Let $f:\Bbb R\to\Bbb R$ such that $f(x)=\inf\{|x-a|:a\in A\}$ (where, $A\subset \Bbb R$). Show that $f$ is continuous on $\Bbb R.$

Question

Show that for any closed subset $A\subset \Bbb R,$ there exists a continons function $f$ on $\Bbb R$ which vanishes exactly on $A.$

I thought taking the function $f:\Bbb R\to\Bbb R$ such that $f(x)=\inf\{|x-a|:a\in A\}$ (where, $A\subset \Bbb R,$) would do the job.

This is because, the for any $a_0\in A$ we have, $f(a_0)=0$ (, which follows from the definition of $f$ ). But I am having a hard time showing that $f$ defined like this, is continuous on $\Bbb R.$ The problem precisely arises because I don't have an idea on how to use, the $\epsilon-\delta$ definition of continuity to show this.

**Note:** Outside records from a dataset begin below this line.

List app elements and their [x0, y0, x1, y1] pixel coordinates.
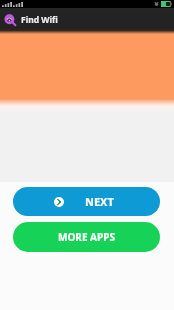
staticText: MORE APPS [58, 230, 115, 244]
staticText: NEXT [85, 194, 114, 209]
other: Find Wifi [5, 15, 16, 26]
button[interactable]: NEXT [13, 187, 160, 216]
button[interactable]: MORE APPS [13, 222, 160, 252]
staticText: Find Wifi [21, 14, 58, 26]
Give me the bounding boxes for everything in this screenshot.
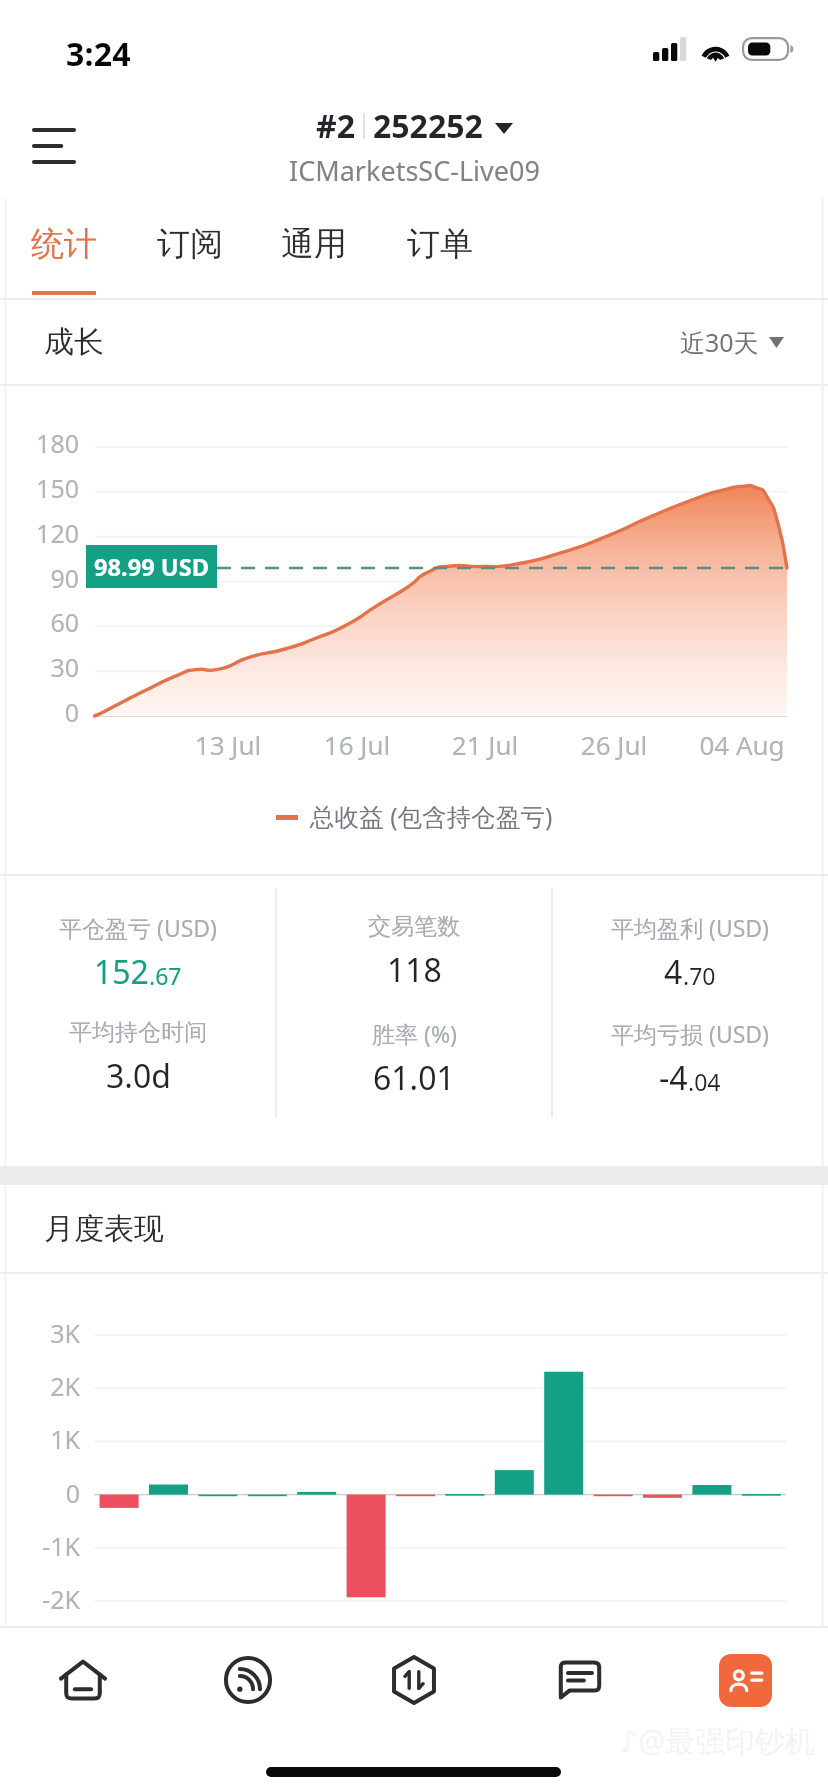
staticText: 成长 [44,323,104,361]
staticText: .67 [149,960,182,991]
button[interactable]: 通用 [251,196,377,294]
staticText: 订单 [407,223,473,265]
staticText: 180 [19,426,79,460]
staticText: 90 [19,561,79,595]
staticText: 平均持仓时间 [69,1018,207,1047]
button[interactable]: #2 [289,104,540,189]
button[interactable]: Profile [693,1636,797,1724]
button[interactable]: 近30天 [656,309,828,375]
staticText: -2K [16,1582,80,1616]
staticText: 2K [16,1369,80,1403]
button[interactable]: Home [31,1636,135,1724]
button[interactable]: Trade [362,1636,466,1724]
staticText: 120 [19,516,79,550]
staticText: 3:24 [66,32,131,76]
staticText: 平仓盈亏 (USD) [59,912,218,943]
staticText: 平均盈利 (USD) [611,912,770,943]
staticText: 252252 [373,104,483,148]
staticText: 118 [387,948,442,992]
staticText: #2 [316,104,355,148]
staticText: -1K [16,1529,80,1563]
button[interactable]: 平均亏损 (USD) [552,1018,828,1100]
staticText: ICMarketsSC-Live09 [289,152,540,189]
staticText: 0 [19,695,79,729]
button[interactable]: 订单 [377,196,503,294]
staticText: 13 Jul [168,727,288,762]
staticText: 订阅 [157,223,223,265]
staticText: 统计 [31,223,97,265]
button[interactable]: 平均盈利 (USD) [552,912,828,994]
staticText: 4 [664,950,683,994]
button[interactable]: 订阅 [127,196,253,294]
button[interactable]: Messages [528,1636,632,1724]
staticText: 26 Jul [554,727,674,762]
staticText: 04 Aug [682,727,802,762]
button[interactable]: 交易笔数 [276,912,552,992]
button[interactable]: 胜率 (%) [276,1018,552,1100]
staticText: 30 [19,650,79,684]
button[interactable]: 平均持仓时间 [0,1018,276,1098]
staticText: 通用 [281,223,347,265]
staticText: .70 [683,960,716,991]
staticText: .04 [688,1066,721,1097]
button[interactable]: Signals [196,1636,300,1724]
staticText: 交易笔数 [368,912,460,941]
staticText: 3K [16,1316,80,1350]
staticText: 1K [16,1422,80,1456]
staticText: 近30天 [680,325,759,359]
staticText: 60 [19,605,79,639]
staticText: 3.0d [106,1054,171,1098]
button[interactable]: Menu [16,108,92,184]
staticText: 21 Jul [425,727,545,762]
staticText: 98.99 USD [94,551,209,583]
staticText: 61.01 [373,1056,455,1100]
staticText: 150 [19,471,79,505]
button[interactable]: 平仓盈亏 (USD) [0,912,276,994]
staticText: 16 Jul [297,727,417,762]
button[interactable]: 统计 [1,196,127,294]
staticText: 月度表现 [44,1210,164,1248]
staticText: 152 [94,950,149,994]
staticText: -4 [659,1056,688,1100]
staticText: 平均亏损 (USD) [611,1018,770,1049]
staticText: 胜率 (%) [372,1018,457,1049]
staticText: ♪@最强印钞机 [619,1720,816,1761]
staticText: 总收益 (包含持仓盈亏) [310,800,553,834]
staticText: 0 [16,1476,80,1510]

In order to show that, $f$ is continuous at $c\in \Bbb R$ it will, suffice, to show that $\lim_{x\to c}f(x)=f(c).$ This, means, we need to show that $\forall \epsilon\gt 0,$ $\exists \delta \gt 0$ such that if $|x-c|\lt\delta$ then $|f(x)-f(c)|\lt \epsilon.$

Now, I tried to work with the expression $|f(x)-f(c)|.$ I noted that $,\forall a_1,a_2\in A$ we have, $||x-a_1|-|c-a_2||\leq |(x-a_1)-(c-a_2|=|(x-c)+(a_2-a_1)|\leq |x-c|+|a_2-a_1|.$

If I could show, that, $||x-a_1|-|c-a_2||\leq |x-c|$ then, I could claim that, $|f(x)-f(c)|\leq |x-c|.$ Finally, if, $|x-c|\lt\epsilon$ then, $|f(x)-f(c)|\leq |x-c|\lt\epsilon,$ and we are done.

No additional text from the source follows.